**Records supplied:**
****
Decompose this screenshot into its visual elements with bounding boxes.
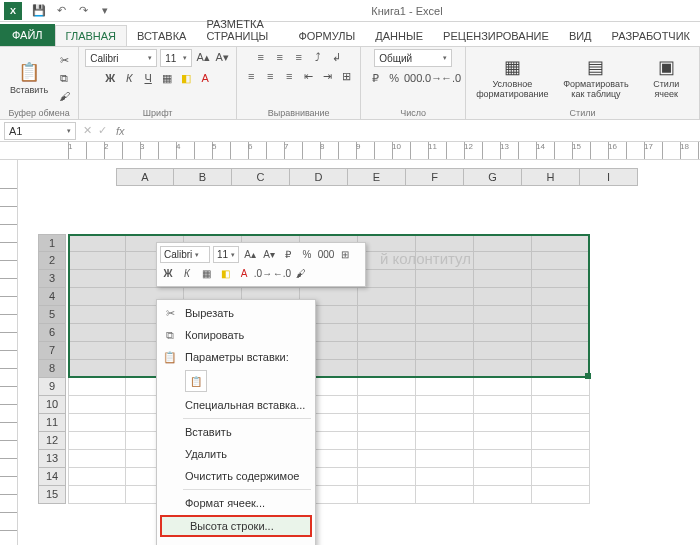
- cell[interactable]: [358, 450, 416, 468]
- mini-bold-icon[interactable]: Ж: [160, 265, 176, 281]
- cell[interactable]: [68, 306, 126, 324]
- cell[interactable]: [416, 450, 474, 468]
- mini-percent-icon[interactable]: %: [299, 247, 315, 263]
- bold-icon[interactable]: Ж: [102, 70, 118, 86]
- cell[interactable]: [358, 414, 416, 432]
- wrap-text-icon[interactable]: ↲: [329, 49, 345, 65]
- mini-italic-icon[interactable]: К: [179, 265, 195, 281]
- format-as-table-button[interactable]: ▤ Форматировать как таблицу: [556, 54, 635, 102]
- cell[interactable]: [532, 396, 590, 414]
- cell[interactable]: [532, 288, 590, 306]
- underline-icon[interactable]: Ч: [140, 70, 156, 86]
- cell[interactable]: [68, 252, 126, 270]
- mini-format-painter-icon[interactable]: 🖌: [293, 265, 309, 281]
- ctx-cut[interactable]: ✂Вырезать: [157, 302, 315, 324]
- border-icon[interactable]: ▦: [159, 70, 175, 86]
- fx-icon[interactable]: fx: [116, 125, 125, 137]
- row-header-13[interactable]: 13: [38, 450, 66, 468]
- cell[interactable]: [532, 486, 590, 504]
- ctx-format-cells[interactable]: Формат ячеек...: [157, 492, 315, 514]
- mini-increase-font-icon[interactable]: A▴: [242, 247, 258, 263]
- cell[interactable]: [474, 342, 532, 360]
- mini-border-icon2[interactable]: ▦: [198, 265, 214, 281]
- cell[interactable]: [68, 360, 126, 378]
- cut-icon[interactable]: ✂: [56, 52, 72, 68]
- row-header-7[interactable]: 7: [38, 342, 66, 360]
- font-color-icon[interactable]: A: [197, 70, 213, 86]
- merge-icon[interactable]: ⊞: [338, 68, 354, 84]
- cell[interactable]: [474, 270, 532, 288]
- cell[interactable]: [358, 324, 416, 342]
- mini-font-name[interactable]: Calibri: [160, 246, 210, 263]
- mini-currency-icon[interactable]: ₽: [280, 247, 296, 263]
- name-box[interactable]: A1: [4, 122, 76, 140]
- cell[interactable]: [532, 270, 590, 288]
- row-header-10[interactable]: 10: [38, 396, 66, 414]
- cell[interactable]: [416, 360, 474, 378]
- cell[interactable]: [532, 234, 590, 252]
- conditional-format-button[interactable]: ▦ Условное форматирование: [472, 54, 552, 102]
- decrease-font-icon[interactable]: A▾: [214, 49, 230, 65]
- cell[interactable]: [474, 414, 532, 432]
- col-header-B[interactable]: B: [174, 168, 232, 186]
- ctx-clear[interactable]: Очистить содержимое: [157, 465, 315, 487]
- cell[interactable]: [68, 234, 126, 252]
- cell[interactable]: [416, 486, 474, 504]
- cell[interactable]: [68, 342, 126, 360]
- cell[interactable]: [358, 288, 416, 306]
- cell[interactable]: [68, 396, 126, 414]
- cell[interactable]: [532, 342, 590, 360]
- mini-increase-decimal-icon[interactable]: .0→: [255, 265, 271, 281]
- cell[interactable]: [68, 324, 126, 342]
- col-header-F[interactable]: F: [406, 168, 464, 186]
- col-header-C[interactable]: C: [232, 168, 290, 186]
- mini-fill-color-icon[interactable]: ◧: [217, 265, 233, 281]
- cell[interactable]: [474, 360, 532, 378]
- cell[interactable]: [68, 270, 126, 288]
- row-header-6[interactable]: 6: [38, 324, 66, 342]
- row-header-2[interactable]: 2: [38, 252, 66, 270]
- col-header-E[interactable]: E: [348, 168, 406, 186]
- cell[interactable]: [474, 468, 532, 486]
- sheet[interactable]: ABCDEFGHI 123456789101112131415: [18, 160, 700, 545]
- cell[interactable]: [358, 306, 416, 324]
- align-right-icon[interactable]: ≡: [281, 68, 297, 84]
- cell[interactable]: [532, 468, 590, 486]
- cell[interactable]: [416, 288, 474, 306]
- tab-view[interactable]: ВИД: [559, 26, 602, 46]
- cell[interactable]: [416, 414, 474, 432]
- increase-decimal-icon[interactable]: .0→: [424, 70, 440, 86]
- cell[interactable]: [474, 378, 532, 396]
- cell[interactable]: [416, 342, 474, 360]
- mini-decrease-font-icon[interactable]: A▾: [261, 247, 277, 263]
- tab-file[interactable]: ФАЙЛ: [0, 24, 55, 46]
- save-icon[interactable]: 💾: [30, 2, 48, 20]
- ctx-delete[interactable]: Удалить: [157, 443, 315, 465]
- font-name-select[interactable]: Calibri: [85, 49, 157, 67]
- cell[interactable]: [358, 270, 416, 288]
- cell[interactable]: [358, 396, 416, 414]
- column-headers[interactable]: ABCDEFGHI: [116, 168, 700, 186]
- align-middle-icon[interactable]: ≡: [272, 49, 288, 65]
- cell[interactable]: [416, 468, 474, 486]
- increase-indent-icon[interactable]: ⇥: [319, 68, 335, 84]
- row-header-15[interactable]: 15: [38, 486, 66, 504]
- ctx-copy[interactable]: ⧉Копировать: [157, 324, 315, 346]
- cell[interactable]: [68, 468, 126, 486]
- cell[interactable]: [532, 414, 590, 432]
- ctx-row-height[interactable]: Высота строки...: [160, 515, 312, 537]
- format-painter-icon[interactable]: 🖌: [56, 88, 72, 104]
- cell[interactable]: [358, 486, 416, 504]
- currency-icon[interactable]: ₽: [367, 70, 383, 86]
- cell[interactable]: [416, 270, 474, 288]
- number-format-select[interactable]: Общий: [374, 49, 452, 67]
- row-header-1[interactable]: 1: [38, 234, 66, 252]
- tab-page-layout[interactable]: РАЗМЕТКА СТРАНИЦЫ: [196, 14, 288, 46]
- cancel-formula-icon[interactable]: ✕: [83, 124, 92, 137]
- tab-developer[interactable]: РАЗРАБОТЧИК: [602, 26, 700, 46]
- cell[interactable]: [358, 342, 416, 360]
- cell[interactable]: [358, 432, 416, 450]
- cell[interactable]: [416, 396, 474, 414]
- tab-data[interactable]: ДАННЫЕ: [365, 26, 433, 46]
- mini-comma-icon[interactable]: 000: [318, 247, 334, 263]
****
**What is required:** Could you report all lines of the listing that hold "painter"?

**Exercise solution:**
- mini-format-painter-icon[interactable]: 🖌: [293, 265, 309, 281]
- format-painter-icon[interactable]: 🖌: [56, 88, 72, 104]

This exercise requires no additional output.